There are likely to be some challenges still in that many of the organizations doing research on EHR data have worked hard to provide supplementary mappings and knowledge into the EHR data extracts. For example, historic laboratory measures may not have standard LOINC codes attached, making semantic interoperability more of a challenge. However, the scope and challenges here have not been well assessed, and presumably data quality will improve over time as these approaches become more standard.

This IG will mainly serve to provide the ResearchStudy and ResearchSubject resource layer on top of the EHR data as collected. Additional work may need to be done to address the challenges of EHR data interoperability and consistency, but this is within the bounds of any other type of study data.

Electronic Health Record (EHR) data is a treasure trove of opportunity for research. Several initiatives are contributing EHR data to NCPI partner platforms. With the Office of the National Coordinator of Health Information Technology’s (ONC) mandate that all US healthcare providers support FHIR R4 elements defined as the “US Core Data for Interoperability”, there is a solid foundation for data export over FHIR. While EHRs had supported some DSTU2 elements (ie, 2 major versions old), it was ad hoc and seemed exploratory for the groups. This new requirement by the US Federal government (in spite of early pushing back by vendors, eg EPIC) has already created movement in a direction to support interoperability with FHIR.

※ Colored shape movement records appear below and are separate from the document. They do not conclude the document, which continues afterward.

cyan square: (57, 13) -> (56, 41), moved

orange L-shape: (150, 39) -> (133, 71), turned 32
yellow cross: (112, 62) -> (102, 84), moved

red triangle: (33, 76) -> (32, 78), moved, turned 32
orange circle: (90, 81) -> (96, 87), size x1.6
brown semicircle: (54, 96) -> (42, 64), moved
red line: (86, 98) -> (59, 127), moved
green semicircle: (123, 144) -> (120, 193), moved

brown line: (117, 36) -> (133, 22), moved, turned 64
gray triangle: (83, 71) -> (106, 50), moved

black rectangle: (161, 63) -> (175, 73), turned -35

For our uses here, if the healthcare system successfully integrates FHIR, research use cases will be able to extract robust clinical information from EHRs in an interoperable manner. This could provide a huge boost for data extraction and sharing, especially when providing access to EHR data has been one of the most challenging areas. It also provides more access for patients themselves to access their data, eg, Apple Health Records and Sync for Science, using the FHIR APIs.

There are likely to be some challenges still in that many of the organizations doing research on EHR data have worked hard to provide supplementary mappings and knowledge into the EHR data extracts. For example, historic laboratory measures may not have standard LOINC codes attached, making semantic interoperability more of a challenge. However, the scope and challenges here have not been well assessed, and presumably data quality will improve over time as these approaches become more standard.

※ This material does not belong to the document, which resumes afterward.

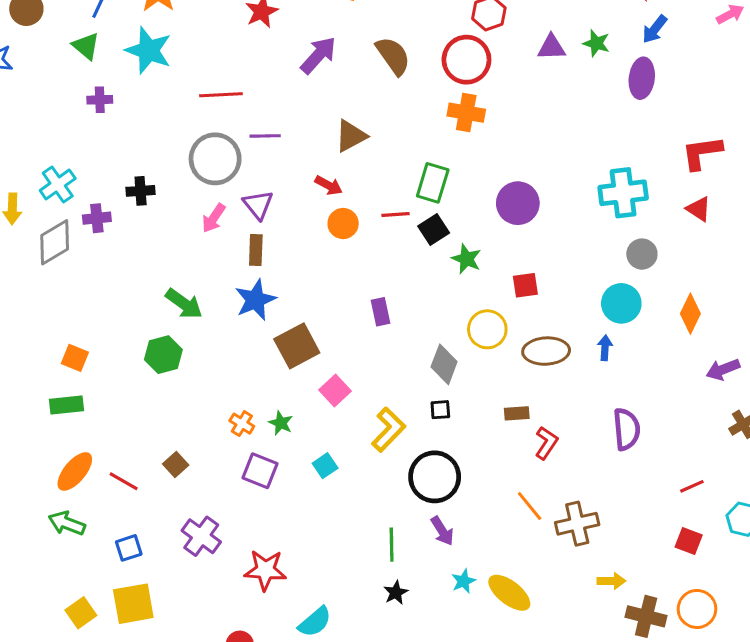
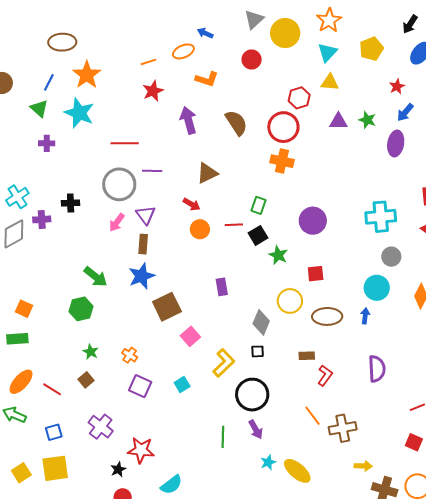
purple arrow: (318, 55) -> (188, 120), turned -60
green rectangle: (433, 183) -> (259, 205), size x0.7
green star: (281, 423) -> (91, 352), moved
black star: (396, 593) -> (118, 469), moved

This IG will mainly serve to provide the ResearchStudy and ResearchSubject resource layer on top of the EHR data as collected. Additional work may need to be done to address the challenges of EHR data interoperability and consistency, but this is within the bounds of any other type of study data.

Representing Summary Data in FHIR

While summary information can be calculated “on the fly”, it can be somewhat resource intensive for larger studies. To provide summary information, there is real value in providing a reliable model for the most common types of summary data.

Representation of Data Dictionary in FHIR

The data dictionary is a key component for understanding the contents of a dataset. While this may not be the first thing one would expect from research data loaded into a FHIR server, for the purposes of discovery, it is vital. Because no actual row-level data will ever be a part of a data-dictionary, this information can just as easily reside in a publicly accessible location providing access to study meta data that can be key for researchers looking for options when building out their cohorts.

For more information, see the detailed description.

Representation of Raw Data

There are a number of reasons to support representing raw data in FHIR whether or not it is expected that the data will be fully transformed to meet the appropriate FHIR representation for interoperable data. These include:

  • Provide FHIR access for data where there isn’t funding to properly transform it to meet the interoperable model.
  • Provide access to all data even if there are items that currently don’t fit any of the current FHIR models in use.
  • Provide data provenance for all of the transformed data using the same API, FHIR as opposed to requiring researchers to step outside FHIR and attempt to trace the origins back to those original data sources.